“I hope that will not be needed,” he said, bowing (thinking with a pang, “They all know her better than I do"). “I am sure she will do equally well if we all beg the favor of her.”
“She has promised me to sing,” said Dr. B——, “my pretty Languedoc air, which she has—”
“Now that’s enough, you foolish old doctor!” and she went to the piano. “Foolish old doctor!” He was the great gun of the scientific world: the people about looked aghast at such impertinence, but the “great gun” only laughed and said, “I am mute if you command.”
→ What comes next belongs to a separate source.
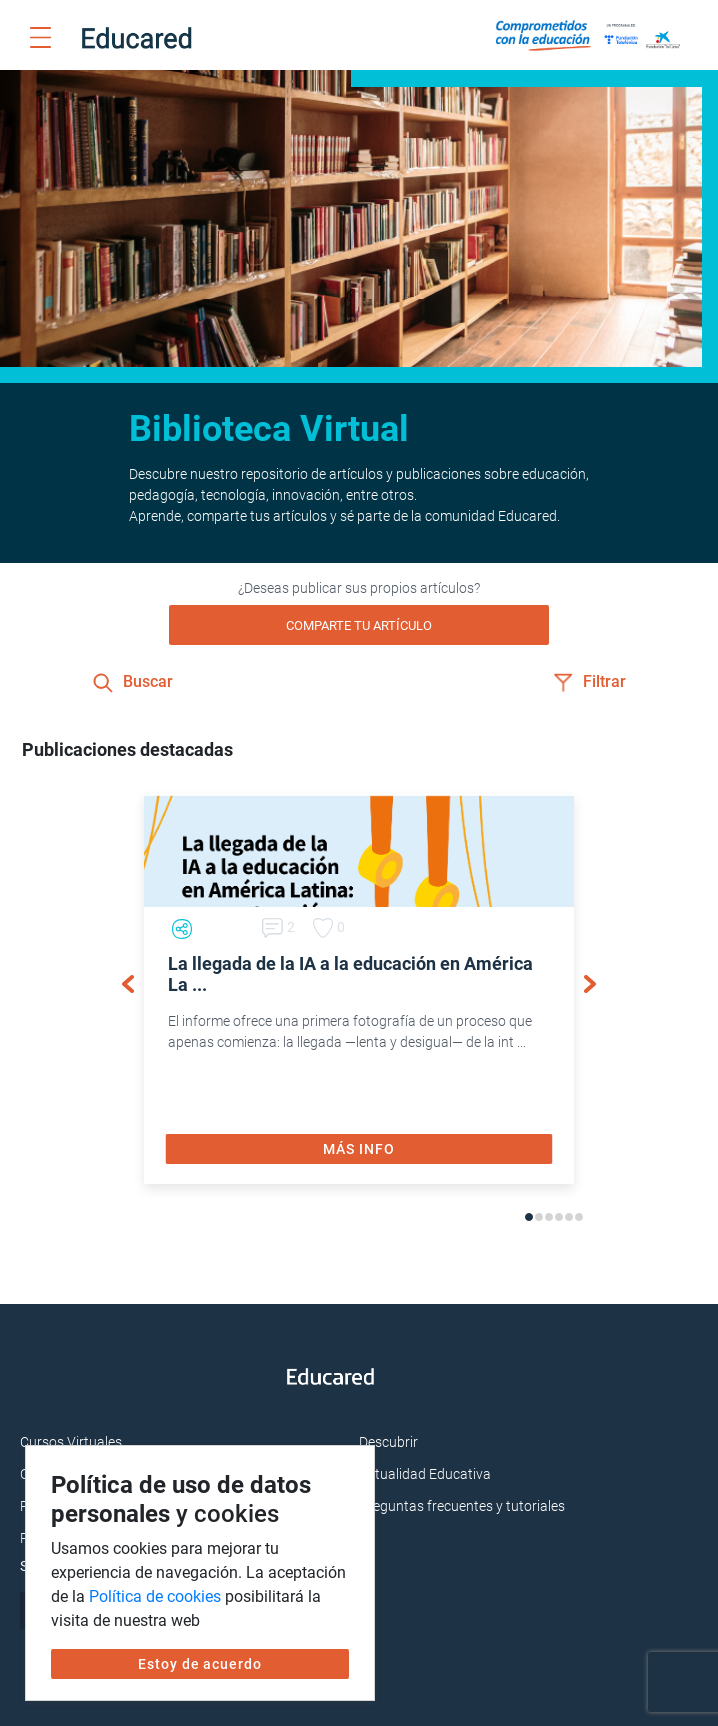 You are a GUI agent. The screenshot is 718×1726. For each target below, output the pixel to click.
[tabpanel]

How her hands trembled as she began! This was her last and greatest card: by it she had always felt she must hold him to her for ever, or lose her husband’s love in time. She had never touched the piano before him or sung a note, but much of her leisure since their return to New York had been taken up, when he was out, in keeping herself in practice against the time when she should have a chance to play for him and sing to him. She played the sweet air, with its Mozart-like, mournful cadences, entirely through ere she felt nerved enough to begin. Then she sang in such a voice as made the most indifferent pause—a voice that was like purple velvet for richness, as sweet as the breath of an heliotrope to which the sun had just said adieu, as clear as the notes of an English skylark—this little song:
“See, love! the rosy radiance gleams
Athwart the sunset sky:
List, love! and hear the bird’s
sweet notes
In lingering cadence die.
Clasp, love, thy clinging hands in mine,
And, holding fast by me,
Trust, love! I will be true, my dove,
Be ever true to thee—
So true, sweetheart, I’ll be,
Sweetheart, to thee!
“Come, love! I waiting pine
so long,
And weary watch for thee:
Dear love! amidst my darkest night
Thy star-like face I see.
Heart’s love! ah, come thou close
to me:
I’ll shelter thee from harms,
From every foe or secret woe,
Close clasped within my arms:
Lie safe from all alarms,
Sweetheart, with me.”
While they listened to her, those careless men and women, they thought they began to understand why this little, plain girl had won Ross Norval. While everybody praised her, he stood utterly silent, too moved for words she saw, and refusing to sing again, she went up to him as the band began to play. “My waltz, Ross,” she said. He put his arm around her with a loving gesture that made those about them smile, and whirled her off.
“He’s the hardest hit man I’ve seen for years,” said one.
“And that such a thing should come to pass, as Ross Norval in love with his own wife, is beyond belief—after making love to everybody else’s!”
“That’s it! He was always the darling of fortune: the choicest fruit always dropped his side the wall.”
But Ross, as he held her in that “tight hold” which was so much admired by his partners, said only, “Percy! Percy! I do not know you at all. How cruel you are to me! Everybody knows you and your gifts but me.”